Cardiomyopathies, or heart muscle diseases, are a common cause of heart failure, which is a leading cause of death in most societies.
There are several different types of cardiomyopathy, many of which can have a hereditary cause. The two major types of cardiomyopathy are dilated cardiomyopathy (DCM) and hypertrophic cardiomyopathy (HCM).
Many different genetic causes of cardiomyopathy have been discovered and identifying the underlying genetic cause can influence medical management decisions and preventive screening options for at-risk relatives.
Careful consideration of the personal and family history should be given when deciding which cardiomyopathy panel is most appropriate for testing in an individual patient or family.
Cardiac arrhythmias on the other hand also constitute a main cause of morbidity and mortality. Congenital cardiac arrhythmias are a separate group of heart disorders resulting from defects in the electro-physiological properties of the heart.
Specifically, coordination of cardiac activity includes, among other, the synchronous and sequential opening and closing of ion channels in response to the electrical potential and subsequent transmission of the action potential to each compartment of the heart.
For example, sudden cardiac death (SDC) is a key cause of mortality, affecting all ages. The primary cause of sudden cardiac death in individuals older than 45 years is atherosclerotic coronary artery disease. However, in individuals <45 years, genetic and hereditary defects in specific genes are associated with the condition in up to 80% of the families.
The most common types in young people include cardiomyopathies (e.g. hypertrophic cardiomyopathy) and electrophysiology abnormalities (e.g. Long-QT syndromes).
Determining the genetic cause of cardiomyopathies can be complex. There have been many different genes and many different mutations involved in inherited predisposition to cardiomyopathy.
The genetic cause is further complicated because there is significant phenotypic overlap between the different types of cardiomyopathy and also significant overlap in the genetic causes between subtypes.
For example, at least 19 genes have been implicated in both HCM and DCM, and occasionally a person who initially had HCM, may not be diagnosed with heart disease until the disease is very advanced and presents as DCM.
Although environmental factors clearly contribute to arrhythmogenesis, family and population studies have also demonstrated an underlying genetic etiology.

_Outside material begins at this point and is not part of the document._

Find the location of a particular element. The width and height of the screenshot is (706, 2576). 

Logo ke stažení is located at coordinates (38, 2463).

For example, mutations in >20 genes, which encode and/or modulate specific ion-channels, are associated with various forms of arrhythmias, occurring in an otherwise structurally normal heart. As an example, Brugada Syndrome (BRS), is associated with mutations in at least seven different genes and is characterized by an increased risk of fatal ventricular arrhythmias.

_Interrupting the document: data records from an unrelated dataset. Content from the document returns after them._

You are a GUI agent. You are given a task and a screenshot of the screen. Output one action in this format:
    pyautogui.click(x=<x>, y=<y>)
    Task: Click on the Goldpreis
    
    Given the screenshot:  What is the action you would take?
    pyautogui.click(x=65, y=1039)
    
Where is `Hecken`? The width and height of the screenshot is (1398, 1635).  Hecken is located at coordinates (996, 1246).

Another example of such a disease are the Short QT (SQTS) and Long QT (LQTS) syndromes, associated with mutations in approximately 12 different genes that code for ion channels and are characterized by an increased risk of possibly fatal arrhythmias.
Generally, the majority of cardiogenetic diseases are expressed and inherited in an autosomal dominant manner, which means that individuals with a mutation in only one of the two copies of a gene have a particularly high risk of manifesting the disease and all first-degree relatives of a patient have a 50% risk of inheriting the disease. It is also important to bear in mind that different mutations in the same gene can lead to the expression of different types of a cardiogenetic disease.
Previous genetic testing options for cardiogenetic disorders and arrhythmias were extremely slow (months or years) and incomplete (testing of only a few genes) and as a result the underlying genetic causes-gene mutations were not revealed in patients and relatives with hereditary heart diseases.
To the extent, therefore, that until now genetic testing was selective, incomplete and often expensive, parallel analysis of all known genes through genomic testing affords successful and final diagnosis in a single step.
The identification of the pathogenic mutation is important for genetic counseling of patients and families, for facilitating timely diagnosis in individuals at risk.
Moreover, in many cases the exact knowledge of the genetic cause may lead to a much more effective management of the symptoms and to determine the appropriate individualized medication or treatment.